[GOAL OF THE EXERCISE]: The task requires restating, word for word, the lines of the entries below from the one containing "Saint-Firmin (489, 1578)" through the final one, both included.

[THE DATA]:
————————
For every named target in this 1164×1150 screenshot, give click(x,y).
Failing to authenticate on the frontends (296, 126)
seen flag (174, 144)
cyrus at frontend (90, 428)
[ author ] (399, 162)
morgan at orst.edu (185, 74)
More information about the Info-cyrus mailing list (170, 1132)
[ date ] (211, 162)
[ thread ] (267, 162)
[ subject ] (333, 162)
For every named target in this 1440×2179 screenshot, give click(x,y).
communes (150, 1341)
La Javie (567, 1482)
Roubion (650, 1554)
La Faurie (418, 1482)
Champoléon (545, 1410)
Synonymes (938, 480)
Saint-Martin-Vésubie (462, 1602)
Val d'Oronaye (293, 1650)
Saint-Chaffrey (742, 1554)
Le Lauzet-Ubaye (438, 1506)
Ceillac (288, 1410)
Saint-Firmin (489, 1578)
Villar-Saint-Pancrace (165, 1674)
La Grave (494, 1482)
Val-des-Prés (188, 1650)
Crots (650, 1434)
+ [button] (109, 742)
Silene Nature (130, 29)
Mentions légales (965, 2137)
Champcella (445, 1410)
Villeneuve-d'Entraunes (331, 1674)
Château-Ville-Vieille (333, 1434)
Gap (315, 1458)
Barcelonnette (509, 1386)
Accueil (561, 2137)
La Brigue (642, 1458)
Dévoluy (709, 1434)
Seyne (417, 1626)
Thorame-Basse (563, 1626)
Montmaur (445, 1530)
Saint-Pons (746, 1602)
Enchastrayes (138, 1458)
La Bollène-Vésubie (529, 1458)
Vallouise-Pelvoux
————————
[WRITTEN SOLUTION]:
Saint-Firmin (489, 1578)
Villar-Saint-Pancrace (165, 1674)
La Grave (494, 1482)
Val-des-Prés (188, 1650)
Crots (650, 1434)
+ [button] (109, 742)
Silene Nature (130, 29)
Mentions légales (965, 2137)
Champcella (445, 1410)
Villeneuve-d'Entraunes (331, 1674)
Château-Ville-Vieille (333, 1434)
Gap (315, 1458)
Barcelonnette (509, 1386)
Accueil (561, 2137)
La Brigue (642, 1458)
Dévoluy (709, 1434)
Seyne (417, 1626)
Thorame-Basse (563, 1626)
Montmaur (445, 1530)
Saint-Pons (746, 1602)
Enchastrayes (138, 1458)
La Bollène-Vésubie (529, 1458)
Vallouise-Pelvoux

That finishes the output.